(Dataset records)
==============================
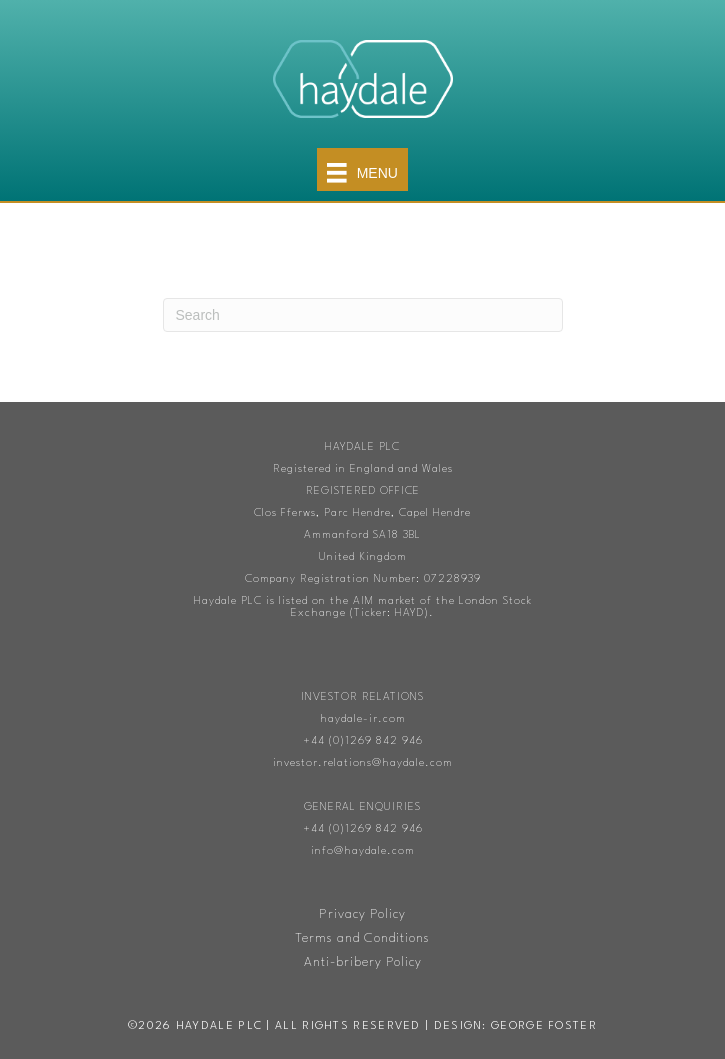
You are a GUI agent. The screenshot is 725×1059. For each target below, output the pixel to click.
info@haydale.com (363, 851)
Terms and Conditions (362, 938)
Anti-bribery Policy (363, 962)
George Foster (544, 1026)
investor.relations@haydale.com (363, 763)
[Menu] (362, 169)
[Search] (363, 315)
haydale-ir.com (363, 719)
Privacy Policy (362, 914)
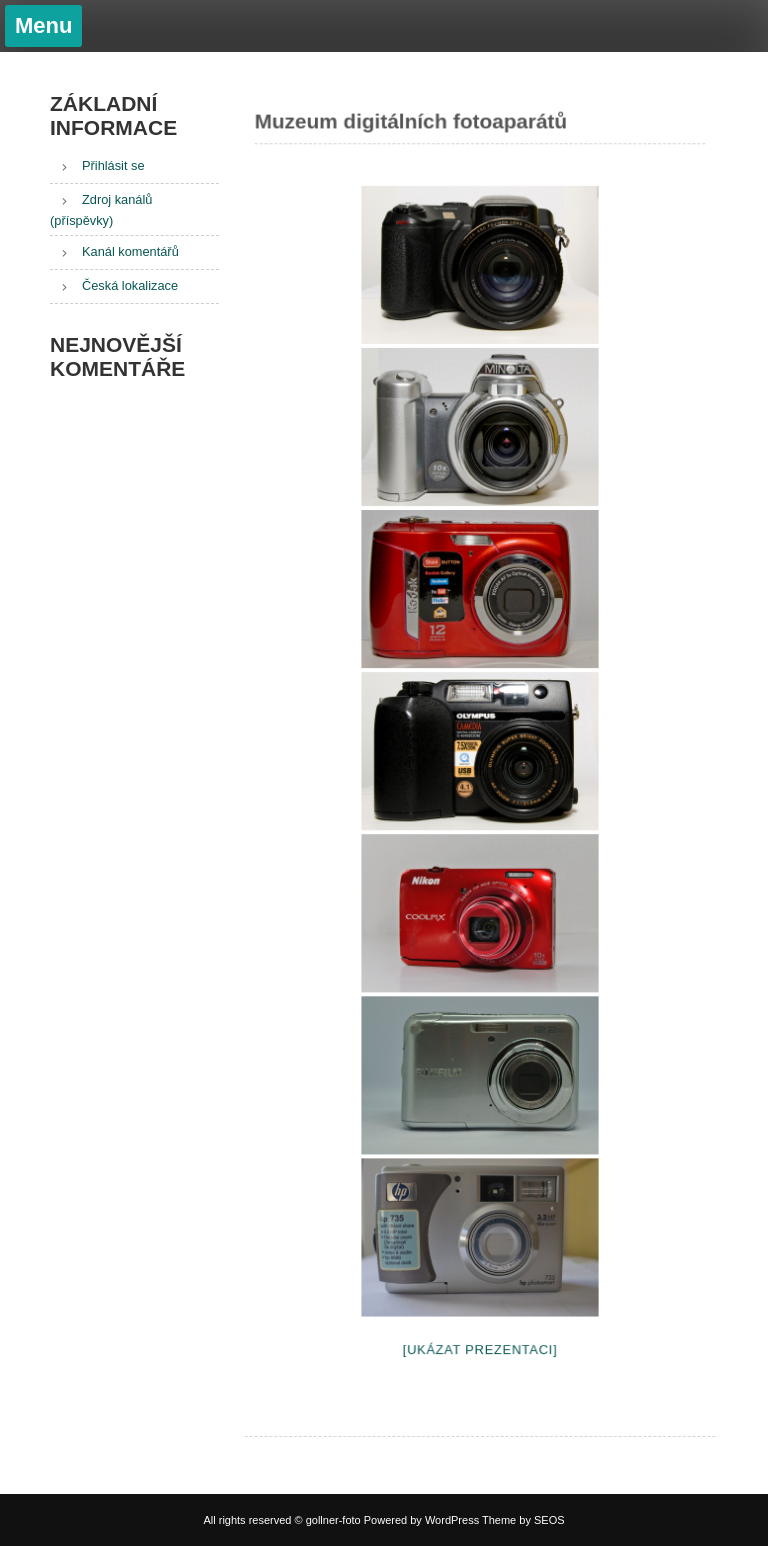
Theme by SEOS (523, 1520)
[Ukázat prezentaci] (479, 1344)
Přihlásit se (113, 165)
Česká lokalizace (130, 285)
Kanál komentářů (130, 251)
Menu (43, 25)
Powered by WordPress (421, 1520)
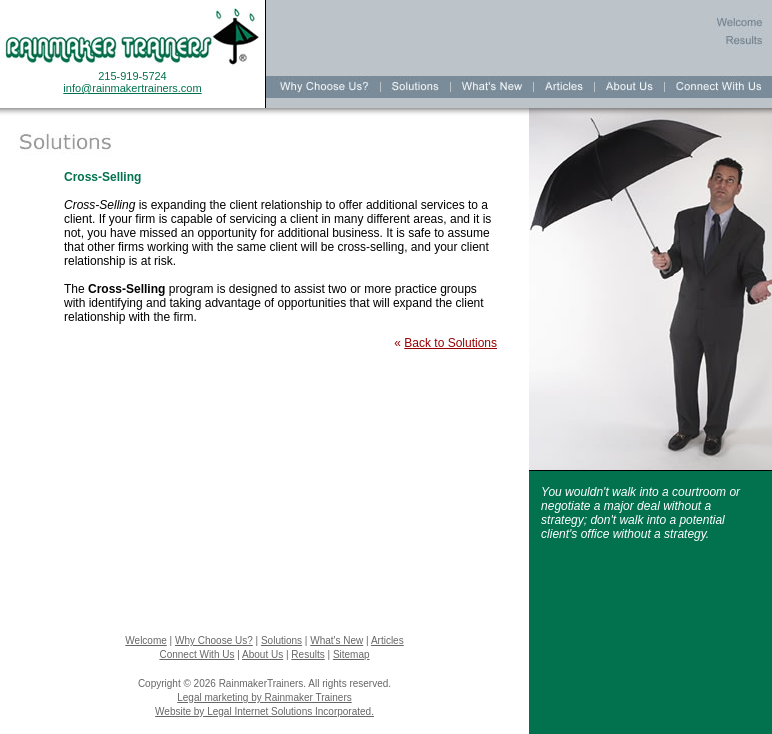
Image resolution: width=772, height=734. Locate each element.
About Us (262, 654)
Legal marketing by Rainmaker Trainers (264, 697)
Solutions (281, 640)
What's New (336, 640)
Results (307, 654)
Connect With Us (196, 654)
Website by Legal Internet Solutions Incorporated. (264, 711)
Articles (387, 640)
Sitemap (351, 654)
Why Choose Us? (214, 640)
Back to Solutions (450, 343)
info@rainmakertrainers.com (132, 88)
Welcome (146, 640)
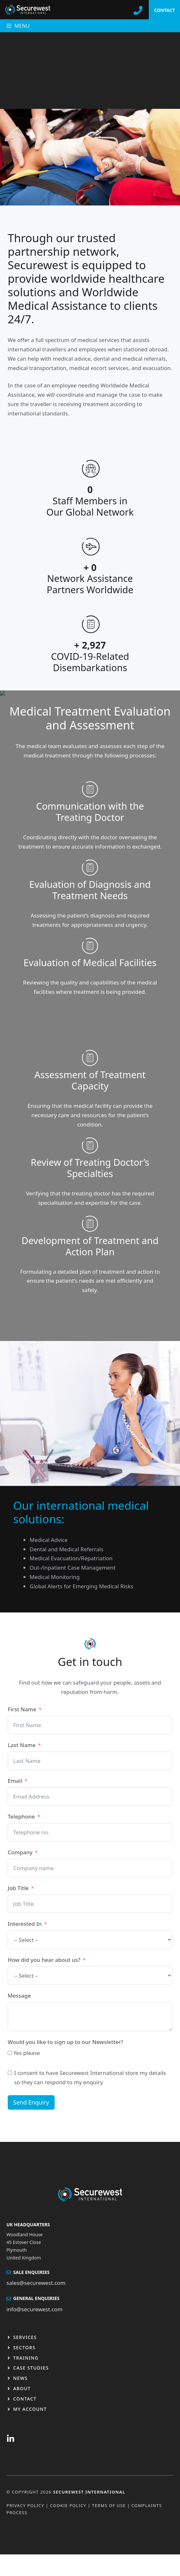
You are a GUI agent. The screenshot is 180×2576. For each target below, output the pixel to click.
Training (26, 2358)
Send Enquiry (31, 2102)
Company (20, 1852)
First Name (22, 1709)
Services (25, 2337)
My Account (30, 2409)
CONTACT (164, 10)
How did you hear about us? (44, 1959)
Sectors (24, 2347)
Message (19, 1995)
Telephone (21, 1816)
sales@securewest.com (36, 2282)
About (22, 2388)
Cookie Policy (68, 2505)
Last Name (22, 1745)
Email (15, 1780)
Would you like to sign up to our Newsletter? (65, 2042)
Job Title (18, 1888)
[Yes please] (10, 2053)
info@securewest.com (34, 2309)
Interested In (25, 1923)
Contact (25, 2399)
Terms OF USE (109, 2505)
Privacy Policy (25, 2505)
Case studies (31, 2368)
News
==============================
Task statement — What the answer needs is every line from the data above with "click" in it.

Solution to the exercise —
You are a GUI agent. The screenshot is 725×1059. For each target below, output the pixel to click.
You are a GUI agent. The screenshot is 180×2576. For each target below, output the pixel to click.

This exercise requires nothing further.